Collected data:
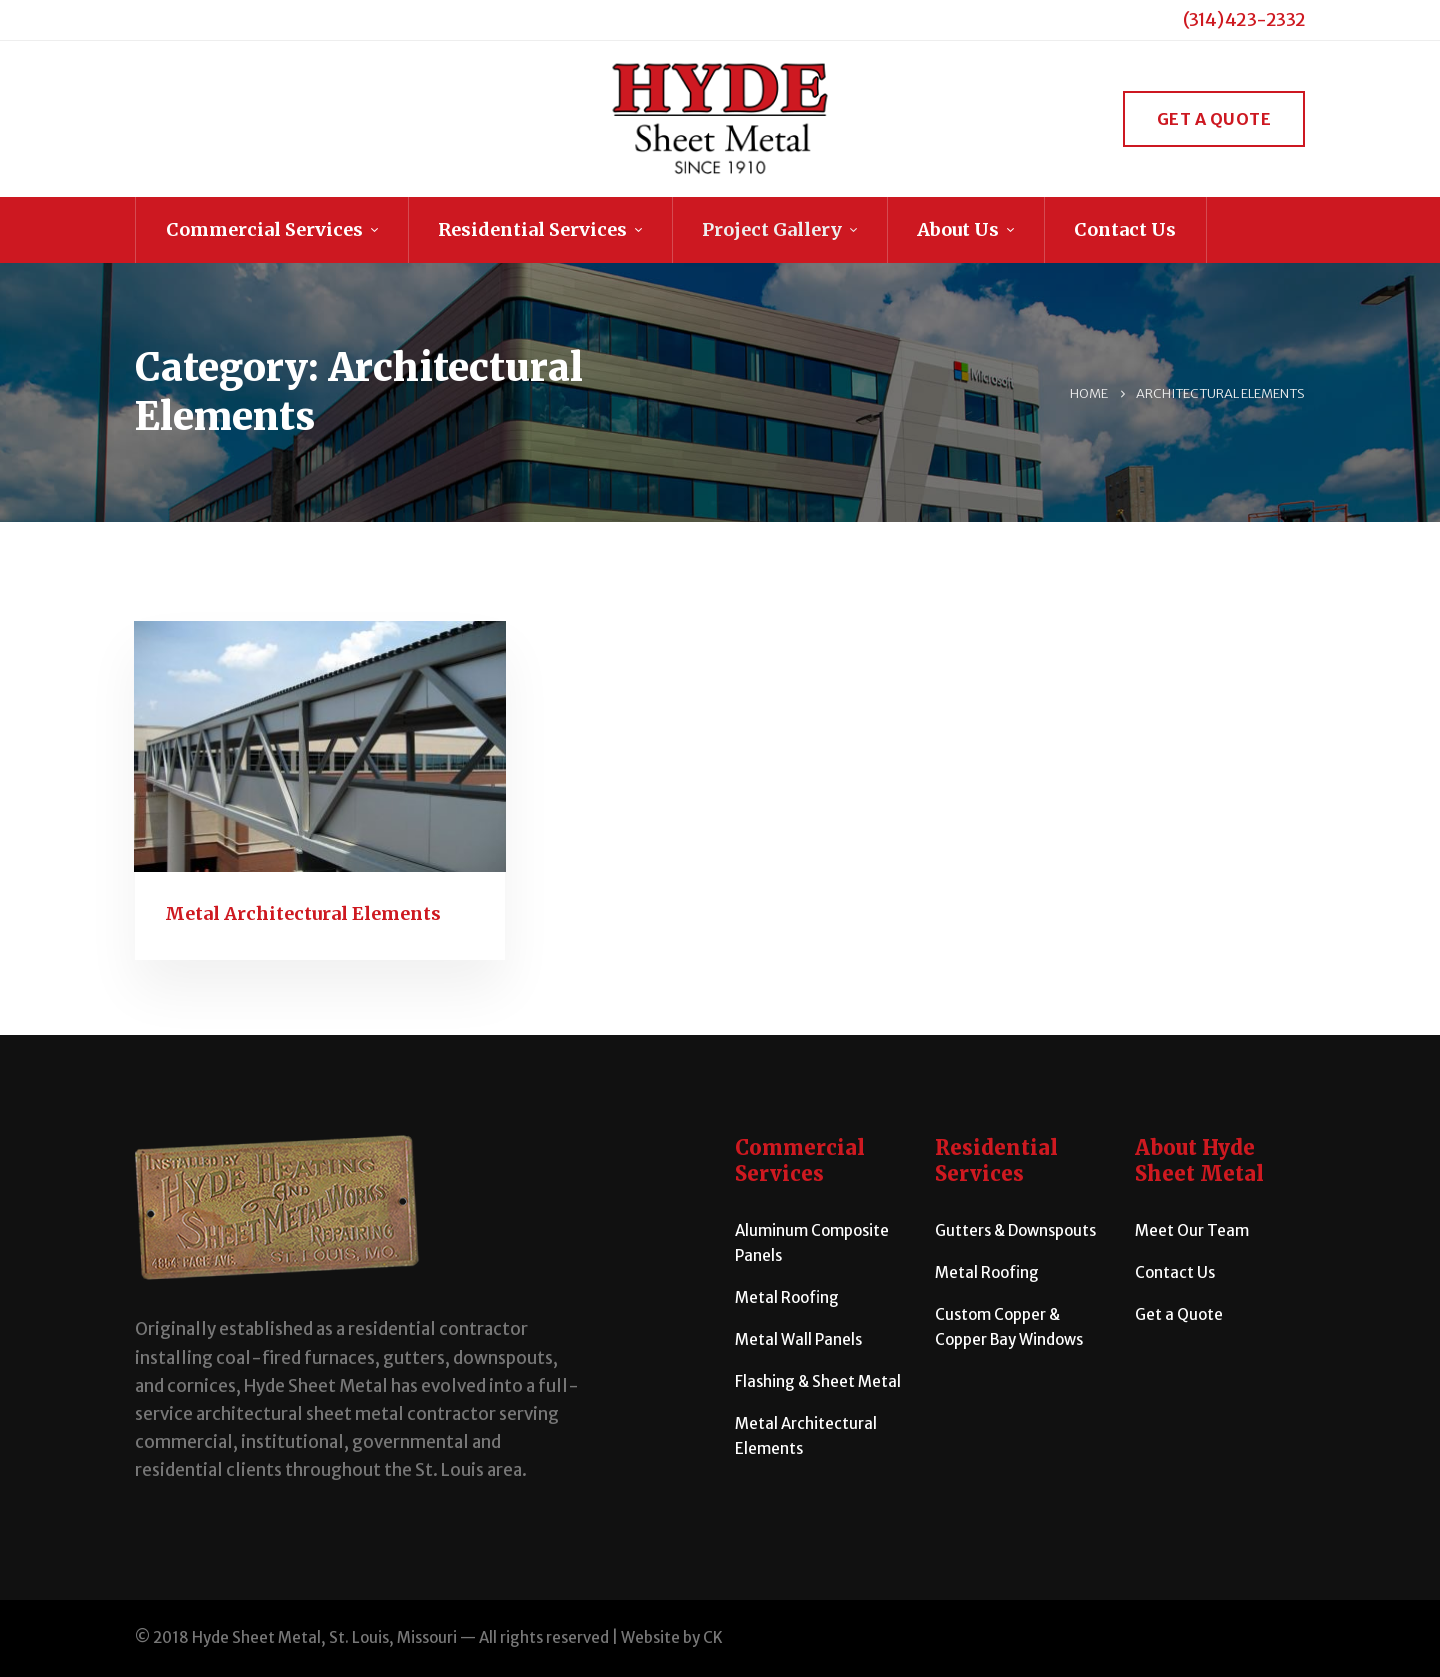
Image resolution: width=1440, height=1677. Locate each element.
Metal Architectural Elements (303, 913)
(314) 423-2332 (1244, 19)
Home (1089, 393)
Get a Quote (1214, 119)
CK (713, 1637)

=== Try it ===
The records above should be reproduced exactly, with no pictures included.

=== Answer section ===
Image resolution: width=1440, height=1677. Locate each element.
Metal Architectural Elements (303, 913)
(314) 423-2332 (1244, 19)
Home (1089, 393)
Get a Quote (1214, 119)
CK (713, 1637)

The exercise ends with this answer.